Der schlechte Zustand der Reaktoren treibt den Atomkonzern EDF immer weiter in die roten Zahlen. Angesichts seiner Nettoverschuldung von 70 Milliarden US-Dollar musste der Konzern komplett verstaatlicht werden, um einen Bankrott abzuwenden.
In Großbritannien ist unterdessen die Zahl der Reaktoren weiter auf nur noch 9 gesunken – das sind abermals 2 weniger als noch vor einem Jahr. Mit inzwischen 36 abgeschalteten Atommeilern steht das Land international auf Platz zwei hinter den Vereinigten Staaten (41 stillgelegte Blöcke) und noch vor Deutschland (33 Blöcke). Weltweit wurden in den vergangenen Jahrzehnten schon 212 Leistungsreaktoren stillgelegt, doch erst 11 Standorte sind so weit zurückgebaut, dass sie aus der atomrechtlichen Aufsicht entlassen werden konnten.
Erneuerbare haben Atomkraft überholt
Längst wird weltweit erheblich mehr in erneuerbare Energien investiert als in die Atomkraft. Im Jahr 2022 hätten die Investitionen in erneuerbare Stromkapazitäten (ohne die Wasserkraft) einen neuen Rekord von 495 Milliarden US-Dollar erreicht, so der Report. Das sei das 14-Fache dessen, was in den Bau von Atomreaktoren floss.

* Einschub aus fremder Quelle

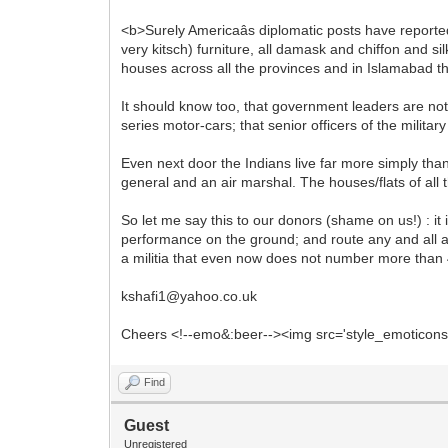
<b>Surely Americaâs diplomatic posts have reporte
very kitsch) furniture, all damask and chiffon and s
houses across all the provinces and in Islamabad th
It should know too, that government leaders are no
series motor-cars; that senior officers of the milita
Even next door the Indians live far more simply than
general and an air marshal. The houses/flats of all 
So let me say this to our donors (shame on us!) : it 
performance on the ground; and route any and all 
a militia that even now does not number more than 4,
kshafi1@yahoo.co.uk
Cheers <!--emo&:beer--><img src='style_emoticons/<
Find
Guest
Unregistered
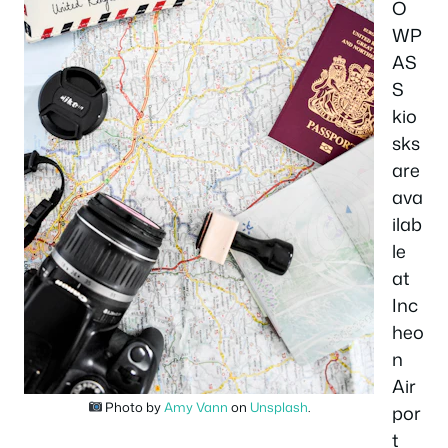
O
WP
AS
S
kio
sks
are
ava
ilab
le
at
Inc
heo
n
Air
Photo by
Amy Vann
on
Unsplash
.
por
t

In China habe die Photovoltaik im Jahr 2022 mit 423 TWh erstmals die Atomkraft (397 TWh) überholt. In der EU übertrafen Sonne und Wind mit zusammen 624 TWh nicht nur erstmals die Atomkraft (613 TWh), sondern auch die Stromerzeugung aus Erdgas (557 TWh) und Kohle (447 TWh).